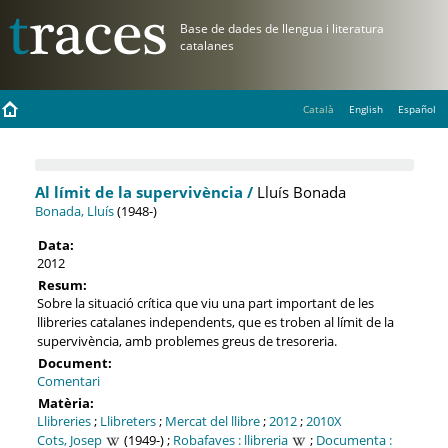
Català
English
Español
Al límit de la supervivència /
Lluís Bonada
Bonada, Lluís
(1948-)
Data:
2012
Resum:
Sobre la situació crítica que viu una part important de les
llibreries catalanes independents, que es troben al límit de la
supervivència, amb problemes greus de tresoreria.
Document:
Comentari
Matèria:
Llibreries
;
Llibreters
;
Mercat del llibre
;
2012
;
2010X
Cots, Josep
(1949-) ;
Robafaves : llibreria
;
Documenta :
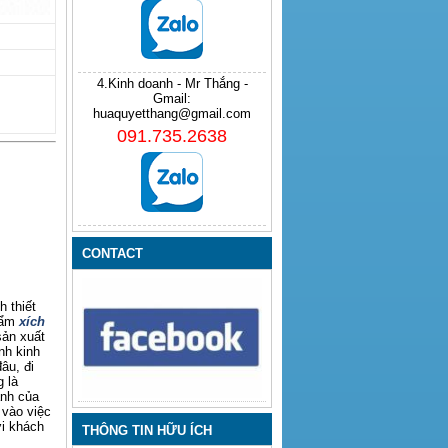
4.Kinh doanh - Mr Thắng -
Gmail:
huaquyetthang@gmail.com
091.735.2638
CONTACT
 thiết
hẩm
xích
sản xuất
nh kinh
âu, đi
 là
anh của
 vào việc
ới khách
THÔNG TIN HỮU ÍCH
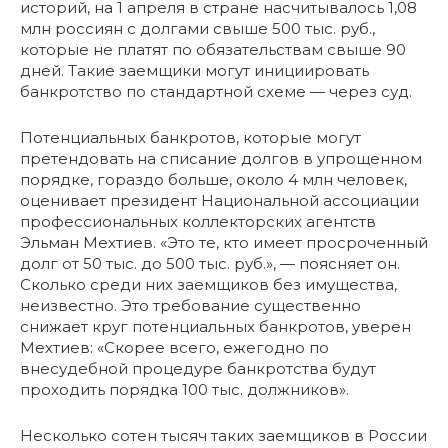
историй, на 1 апреля в стране насчитывалось 1,08
млн россиян с долгами свыше 500 тыс. руб.,
которые не платят по обязательствам свыше 90
дней. Такие заемщики могут инициировать
банкротство по стандартной схеме — через суд.
Потенциальных банкротов, которые могут
претендовать на списание долгов в упрощенном
порядке, гораздо больше, около 4 млн человек,
оценивает президент Национальной ассоциации
профессиональных коллекторских агентств
Эльман Мехтиев. «Это те, кто имеет просроченный
долг от 50 тыс. до 500 тыс. руб.», — поясняет он.
Сколько среди них заемщиков без имущества,
неизвестно. Это требование существенно
снижает круг потенциальных банкротов, уверен
Мехтиев: «Скорее всего, ежегодно по
внесудебной процедуре банкротства будут
проходить порядка 100 тыс. должников».
Несколько сотен тысяч таких заемщиков в России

════════════════════

**WHAT TO DO**
Here the requirement is to restate exactly the line holding "091.735.2638" and every later line through the end of the material, omitting pictures.

**RESPONSE TO THIS TASK**
091.735.2638
CONTACT
 thiết
hẩm
xích
sản xuất
nh kinh
âu, đi
 là
anh của
 vào việc
ới khách
THÔNG TIN HỮU ÍCH
историй, на 1 апреля в стране насчитывалось 1,08
млн россиян с долгами свыше 500 тыс. руб.,
которые не платят по обязательствам свыше 90
дней. Такие заемщики могут инициировать
банкротство по стандартной схеме — через суд.
Потенциальных банкротов, которые могут
претендовать на списание долгов в упрощенном
порядке, гораздо больше, около 4 млн человек,
оценивает президент Национальной ассоциации
профессиональных коллекторских агентств
Эльман Мехтиев. «Это те, кто имеет просроченный
долг от 50 тыс. до 500 тыс. руб.», — поясняет он.
Сколько среди них заемщиков без имущества,
неизвестно. Это требование существенно
снижает круг потенциальных банкротов, уверен
Мехтиев: «Скорее всего, ежегодно по
внесудебной процедуре банкротства будут
проходить порядка 100 тыс. должников».
Несколько сотен тысяч таких заемщиков в России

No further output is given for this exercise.